Secondo lei qual è il rapporto dei più giovani con l’arte?

Dipende da come e quanto la studiano. Io vorrei che la storia dell’arte fosse insegnata fin dalle scuole materne, perché appunto noi italiani viviamo dentro architetture e monumenti unici, antichi e preziosi, ma spesso non ne siamo coscienti. Per gli adolescenti la visita al museo è spesso una corvée scolastica, una noia, non è certo divertente né “cool”. Ma se conoscessero la vita degli artisti, che alla loro età andavano a bottega e cominciavano una carriera che li portava ad essere le popstar dell’epoca, se sapessero com’erano controcorrente, spesso trasgressivi, se conoscessero il significato di ritratti e dipinti che sembrano antichi, gelidi e incomprensibili, io credo che gli studenti si accenderebbero di entusiasmo.

I giovani di oggi spesso descritti come “non lettori”, distratti da altro e il caro, vecchio libro li affascina sempre meno. Lei è d’accordo con questo assunto? Cosa direbbe loro per avvicinarli maggiormente alla lettura? E a questo libro in particolare?

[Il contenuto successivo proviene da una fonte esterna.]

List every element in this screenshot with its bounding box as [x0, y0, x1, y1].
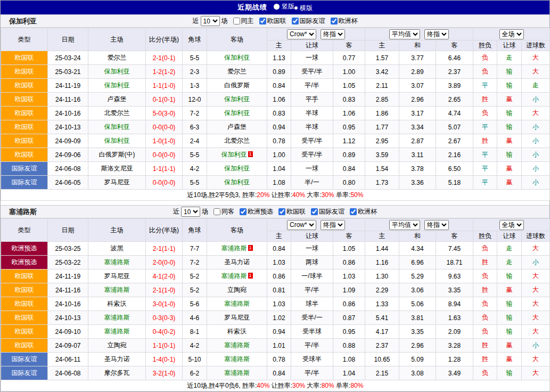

Non è un problema di oggi, la scarsità di interesse per la lettura. L’Italia è sempre in affanno, è un paese che fino a 40 anni fa aveva ancora un numero altissimo di analfabeti, è un Paese che ha faticato a capire che il libro non è soltanto appannaggio di classi elevate, strumento di studio, ma anche intrattenimento. I giovanissimi sono lettori se i loro insegnanti e le loro famiglie li motivano alla lettura. Io ho sempre incontrato centinaia di studenti pieni di curiosità, attivati dai progetti lettura nelle scuole, e grazie alle biblioteche e alla scuola mi sono fatta conoscere. Il buon vecchio libro mantiene un grande fascino nei giovanissimi, prova ne è che influencer e blogger a un certo punto sentono il desiderio di scriverne uno, di raccontarsi sulle pagine di un libro meglio se cartaceo. Significa che si attribuisce ancora senso, durata, autorevolezza a questo mezzo di comunicazione. Io non intendo imbonire i giovanissimi, non è il mio lavoro soddisfare le aspettative di un pubblico distratto. Il mio lavoro è raccontare storie con contenuti che portino a una riflessione, alla curiosità, che spingano alla conoscenza. Con questo libro ho voluto parlare di Firenze, dei musei, dell’arte rinascimentale e spero che i lettori vogliano saperne di più, magari vengano alla Galleria Palatina e osservino con attenzione, con emozione, la Velata di Raffaello e le altre opere stupende che le fanno compagnia.

Una domanda che esula dal libro: che tipo di scrittrice è lei? Istintiva, riflessiva? Ha luoghi particolari nei quali ama scrivere?

Sono una persona con moltissimi interessi: la letteratura, l’arte, la musica, il cinema, lo sport, il teatro… Da questi campi ho tratto ispirazione per scrivere i miei romanzi, mettendo a disposizione studio e conoscenze, approfondimenti, ricerche, ai lettori attraverso la forma narrativa, la forma più diretta e semplice, più coinvolgente. Scrivo nel mio studio, ma prima di mettermi a lavorare sul computer, mi documento molto, viaggio, vado in biblioteca, studio. Quindi potrei definirmi “riflessiva” e anche un po’ secchiona. Ma quando scrivo è il senso dell’avventura che guida, e l’emozione che crea personaggi e situazioni. Se non ci fosse emozione, non trasmetterei emozione, la storia resterebbe un esercizio un po’ arido, razionale, senza anima. E l’anima, invece, è tutto.